A 1977 report by the U.S. Commission on Civil Rights found that television portrayals of African Americans typically included negative personality traits such as inferiority, unintelligence, dishonesty, immorality, and buffoonery.

Yuki Fujioka’s study, Television Portrayals and African-American Stereotypes, highlights how television imagery affects viewers' perceptions in the absence of firsthand experience. The study revealed that American students were more influenced by negative portrayals of African Americans than Japanese students, suggesting that effective responses to such portrayals are closely tied to the development of racial stereotypes.

=== Legal framework: Metro Broadcasting v. FCC ===

The 1990 Supreme Court case Metro Broadcasting, Inc. v. FCC addressed the constitutionality of the Federal Communications Commission’s minority preference policies. The Court upheld two key policies: a preference for minority applicants in broadcast license decisions when all other factors are equal, and a “distress sale” policy allowing stations at risk of losing their licenses to be sold to minority buyers prior to formal FCC rulings.

The Court ruled that these policies were constitutional as they advanced Congress’s legitimate interest in promoting programming diversity. The justices concluded that such diversity benefits the entire public, not just minority groups, and is thus consistent with First Amendment principles.

== Beauty industry ==

=== Evolving representation and inclusivity ===
In recent years, the beauty industry has experienced a significant shift toward inclusivity, with more Black-owned beauty brands emerging to meet the specific needs of African-American consumers. Brands such as Ami Colé, founded by Diarrha N'Diaye-Mbaye, are dedicated to creating clean beauty products specifically formulated for melanin-rich skin tones.

Similarly, Shontay Lundy founded Black Girl Sunscreen to address the lack of sun protection products suitable for darker skin tones. The brand, with its mission to empower and educate consumers of color, has grown in valuation and is now available at major retailers.

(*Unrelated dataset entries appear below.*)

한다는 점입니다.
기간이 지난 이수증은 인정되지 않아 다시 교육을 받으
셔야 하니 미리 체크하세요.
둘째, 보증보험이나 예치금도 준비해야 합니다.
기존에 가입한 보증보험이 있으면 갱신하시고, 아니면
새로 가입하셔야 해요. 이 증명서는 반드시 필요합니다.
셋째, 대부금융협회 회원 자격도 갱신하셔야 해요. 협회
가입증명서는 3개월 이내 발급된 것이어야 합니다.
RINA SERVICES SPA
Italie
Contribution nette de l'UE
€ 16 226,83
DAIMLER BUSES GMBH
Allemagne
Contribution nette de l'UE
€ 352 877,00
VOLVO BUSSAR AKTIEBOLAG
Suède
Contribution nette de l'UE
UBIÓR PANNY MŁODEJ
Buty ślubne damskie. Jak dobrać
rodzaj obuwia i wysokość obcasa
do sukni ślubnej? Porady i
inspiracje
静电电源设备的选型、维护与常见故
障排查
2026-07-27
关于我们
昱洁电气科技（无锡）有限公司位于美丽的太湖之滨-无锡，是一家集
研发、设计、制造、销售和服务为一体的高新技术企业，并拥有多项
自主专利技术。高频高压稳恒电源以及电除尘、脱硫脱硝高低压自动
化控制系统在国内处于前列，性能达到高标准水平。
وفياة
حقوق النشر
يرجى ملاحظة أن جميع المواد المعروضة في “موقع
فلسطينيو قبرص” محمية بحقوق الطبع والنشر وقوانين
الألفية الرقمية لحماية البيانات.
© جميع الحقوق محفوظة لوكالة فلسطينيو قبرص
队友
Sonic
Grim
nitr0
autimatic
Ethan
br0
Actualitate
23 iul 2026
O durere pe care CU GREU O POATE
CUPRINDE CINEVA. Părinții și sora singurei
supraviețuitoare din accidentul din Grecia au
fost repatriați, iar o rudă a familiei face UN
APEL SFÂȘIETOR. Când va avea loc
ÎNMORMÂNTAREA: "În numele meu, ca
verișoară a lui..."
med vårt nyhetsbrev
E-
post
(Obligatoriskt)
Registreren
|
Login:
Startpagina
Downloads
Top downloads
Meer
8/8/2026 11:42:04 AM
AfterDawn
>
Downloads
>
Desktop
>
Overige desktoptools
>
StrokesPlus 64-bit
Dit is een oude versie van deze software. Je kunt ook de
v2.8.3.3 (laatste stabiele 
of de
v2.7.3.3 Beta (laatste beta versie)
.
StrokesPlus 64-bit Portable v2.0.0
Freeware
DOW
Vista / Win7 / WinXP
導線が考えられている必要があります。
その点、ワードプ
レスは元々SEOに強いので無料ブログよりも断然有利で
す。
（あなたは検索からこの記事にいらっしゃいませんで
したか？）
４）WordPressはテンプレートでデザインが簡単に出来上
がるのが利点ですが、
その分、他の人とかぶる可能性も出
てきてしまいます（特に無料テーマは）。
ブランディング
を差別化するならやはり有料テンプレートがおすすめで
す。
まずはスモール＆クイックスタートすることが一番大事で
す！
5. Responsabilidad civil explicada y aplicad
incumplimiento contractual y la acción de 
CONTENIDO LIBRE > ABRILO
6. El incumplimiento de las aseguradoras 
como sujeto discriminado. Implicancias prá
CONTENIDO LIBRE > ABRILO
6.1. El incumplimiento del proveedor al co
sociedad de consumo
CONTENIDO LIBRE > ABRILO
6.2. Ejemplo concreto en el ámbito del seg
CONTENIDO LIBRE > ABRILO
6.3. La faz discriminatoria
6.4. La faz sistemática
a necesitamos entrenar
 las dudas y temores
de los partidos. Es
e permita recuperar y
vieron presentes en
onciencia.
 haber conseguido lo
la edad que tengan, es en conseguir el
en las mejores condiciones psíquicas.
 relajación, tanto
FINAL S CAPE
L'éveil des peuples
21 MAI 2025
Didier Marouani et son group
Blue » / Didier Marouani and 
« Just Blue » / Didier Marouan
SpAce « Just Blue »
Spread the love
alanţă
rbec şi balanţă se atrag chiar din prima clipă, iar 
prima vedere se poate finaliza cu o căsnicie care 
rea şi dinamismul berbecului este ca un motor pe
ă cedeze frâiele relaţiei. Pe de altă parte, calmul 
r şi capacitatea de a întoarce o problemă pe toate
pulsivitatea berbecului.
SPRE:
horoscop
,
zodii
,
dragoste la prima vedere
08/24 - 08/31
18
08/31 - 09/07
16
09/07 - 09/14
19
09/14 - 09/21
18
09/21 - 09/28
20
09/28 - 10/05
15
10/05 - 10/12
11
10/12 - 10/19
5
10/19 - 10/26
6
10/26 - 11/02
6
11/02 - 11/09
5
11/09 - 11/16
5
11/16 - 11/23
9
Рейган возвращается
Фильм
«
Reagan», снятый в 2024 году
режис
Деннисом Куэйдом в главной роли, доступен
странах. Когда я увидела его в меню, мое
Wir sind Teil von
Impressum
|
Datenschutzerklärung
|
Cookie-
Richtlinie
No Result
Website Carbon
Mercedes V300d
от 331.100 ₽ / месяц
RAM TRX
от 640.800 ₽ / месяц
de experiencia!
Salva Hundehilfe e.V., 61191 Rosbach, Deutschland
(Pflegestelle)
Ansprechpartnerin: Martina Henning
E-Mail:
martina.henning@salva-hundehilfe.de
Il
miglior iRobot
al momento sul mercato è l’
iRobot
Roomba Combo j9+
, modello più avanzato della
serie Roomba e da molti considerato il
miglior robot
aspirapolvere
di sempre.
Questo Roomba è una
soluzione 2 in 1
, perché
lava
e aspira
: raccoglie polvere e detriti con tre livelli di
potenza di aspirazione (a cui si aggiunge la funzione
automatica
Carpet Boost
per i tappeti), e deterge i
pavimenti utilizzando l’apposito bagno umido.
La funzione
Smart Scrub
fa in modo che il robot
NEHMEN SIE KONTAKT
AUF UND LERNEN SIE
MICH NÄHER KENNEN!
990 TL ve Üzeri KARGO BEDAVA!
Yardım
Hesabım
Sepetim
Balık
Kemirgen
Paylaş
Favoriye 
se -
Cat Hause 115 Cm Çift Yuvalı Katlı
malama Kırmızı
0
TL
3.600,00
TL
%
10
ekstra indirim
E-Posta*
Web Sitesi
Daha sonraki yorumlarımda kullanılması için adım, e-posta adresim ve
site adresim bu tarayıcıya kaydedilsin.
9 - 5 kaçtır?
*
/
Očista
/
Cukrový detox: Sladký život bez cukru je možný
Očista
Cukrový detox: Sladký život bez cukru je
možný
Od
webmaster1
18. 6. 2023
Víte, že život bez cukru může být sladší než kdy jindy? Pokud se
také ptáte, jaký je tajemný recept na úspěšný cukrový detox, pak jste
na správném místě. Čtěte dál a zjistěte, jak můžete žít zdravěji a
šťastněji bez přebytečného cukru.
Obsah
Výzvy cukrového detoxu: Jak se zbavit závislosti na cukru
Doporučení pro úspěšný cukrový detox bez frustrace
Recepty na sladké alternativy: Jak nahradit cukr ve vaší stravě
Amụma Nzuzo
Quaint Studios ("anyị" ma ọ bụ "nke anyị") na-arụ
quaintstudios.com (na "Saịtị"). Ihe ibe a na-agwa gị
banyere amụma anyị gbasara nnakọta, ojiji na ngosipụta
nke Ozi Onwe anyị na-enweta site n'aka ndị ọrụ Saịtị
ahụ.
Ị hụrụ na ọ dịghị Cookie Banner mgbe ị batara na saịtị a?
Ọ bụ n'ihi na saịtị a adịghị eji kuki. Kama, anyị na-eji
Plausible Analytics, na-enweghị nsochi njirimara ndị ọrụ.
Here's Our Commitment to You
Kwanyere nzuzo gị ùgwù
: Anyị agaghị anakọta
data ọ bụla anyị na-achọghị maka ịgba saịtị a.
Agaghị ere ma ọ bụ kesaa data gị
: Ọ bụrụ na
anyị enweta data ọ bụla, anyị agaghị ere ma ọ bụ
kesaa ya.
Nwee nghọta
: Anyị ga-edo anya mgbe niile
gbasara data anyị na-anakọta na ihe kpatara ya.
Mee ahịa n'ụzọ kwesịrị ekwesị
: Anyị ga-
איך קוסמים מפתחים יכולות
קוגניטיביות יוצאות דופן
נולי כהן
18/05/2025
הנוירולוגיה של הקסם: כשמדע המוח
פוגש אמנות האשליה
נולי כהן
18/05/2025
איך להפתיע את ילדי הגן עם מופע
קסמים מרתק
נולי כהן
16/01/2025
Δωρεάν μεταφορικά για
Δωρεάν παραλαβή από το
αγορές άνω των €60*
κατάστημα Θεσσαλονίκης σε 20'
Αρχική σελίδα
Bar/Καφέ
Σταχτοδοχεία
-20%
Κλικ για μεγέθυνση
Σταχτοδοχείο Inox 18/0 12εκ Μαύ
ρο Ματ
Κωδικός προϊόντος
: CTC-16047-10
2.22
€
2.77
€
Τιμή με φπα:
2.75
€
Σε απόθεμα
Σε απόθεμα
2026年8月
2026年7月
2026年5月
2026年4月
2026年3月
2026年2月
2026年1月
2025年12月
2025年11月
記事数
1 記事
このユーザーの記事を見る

Despite these strides, challenges remain. A 2023 report by McKinsey & Company noted that Black women often struggle to find meaningful beauty experiences with large, non-Black-owned brands. The report emphasized a continuing need for product development that better meets the unique needs of Black consumers.

=== Economic impact and consumer behavior ===
Black consumers are a powerful force in the beauty economy. In 2023, they spent an estimated $9.4 billion on beauty products—an increase of $1.3 billion from the previous year. However, Black-owned beauty brands represented only 2.5% of total industry revenue, highlighting a disparity between consumer investment and brand ownership.

To help bridge this gap, initiatives like the 15 Percent Pledge, founded by Aurora James, have emerged. The pledge calls on major retailers to allocate at least 15% of their shelf space to Black-owned businesses. Retailers such as Sephora have publicly committed to the pledge, helping increase visibility and access for Black entrepreneurs.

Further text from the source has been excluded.